TizerorFizz · 30/07/2025 19:02

@SheilaFentiman How you split an estate in a will is irrelevant to IHT. The estate is eligible or not. Care fees could eat into it substantially.

Adult grandchildren often need money waaay more than their parents. If parents don’t need it why not split it up? Dc with no dc probably don’t need it anyway. No bank of mum and dad for them! Even if they got a decent amount, who do they leave it to? Grandchildren getting a decent cut means they become fiscally secure much earlier.

taxidriver · 30/07/2025 19:03

my dm has made a will with a percentage for grand children and a percentage for us offspring, seems fairer

SheilaFentiman · 30/07/2025 20:20

@TizerorFizz to clarify, if the DGP Will is varied by OP, then the money passed to her DC by that variation would not be subject to any IHT on OP’s estate because that money would not have been “owned” by OP. It was probably clearer if you read the post I responded to.

Have a good evening.

MollyButton · 30/07/2025 20:26

I’d suggest talking to them about it.
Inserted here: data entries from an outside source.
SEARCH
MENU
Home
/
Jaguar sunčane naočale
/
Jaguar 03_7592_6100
Are there any “heirlooms” that they could leave to you and your sister as a sign of their love for you (doesn’t have to be valuable, just meaningful).
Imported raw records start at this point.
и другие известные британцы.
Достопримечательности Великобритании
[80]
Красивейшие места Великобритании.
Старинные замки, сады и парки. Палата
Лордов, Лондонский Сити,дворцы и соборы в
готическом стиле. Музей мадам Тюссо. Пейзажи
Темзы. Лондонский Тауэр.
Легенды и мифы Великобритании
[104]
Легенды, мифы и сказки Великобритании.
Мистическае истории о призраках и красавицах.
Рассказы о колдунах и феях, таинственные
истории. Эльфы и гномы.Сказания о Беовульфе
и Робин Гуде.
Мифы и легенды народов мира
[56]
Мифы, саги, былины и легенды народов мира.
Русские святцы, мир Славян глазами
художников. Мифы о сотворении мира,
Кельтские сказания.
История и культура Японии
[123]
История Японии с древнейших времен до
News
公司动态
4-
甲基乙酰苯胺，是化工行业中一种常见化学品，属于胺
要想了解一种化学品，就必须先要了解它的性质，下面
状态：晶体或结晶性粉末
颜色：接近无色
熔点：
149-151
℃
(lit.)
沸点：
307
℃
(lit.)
SirChenjins · 30/07/2025 20:51

Seems sensible to me. It's their money, want it to go directly to their DGC - this is their decision to make. There have been many threads over the years on MN where children from a first marriage have seen their inheritance going to a step family because wills werent altered or whatever- this way, you don't have to worry.

TizerorFizz · 30/07/2025 23:14

@SheilaFentiman Well yes. The op would only pay IHT if her estate exceeded the relevant limit on death. If the grandparents leave it to grandchildren and the estate exceeds the relevant limit, the remaining grandparent pays on death . Give it away 7 years before death - no one pays!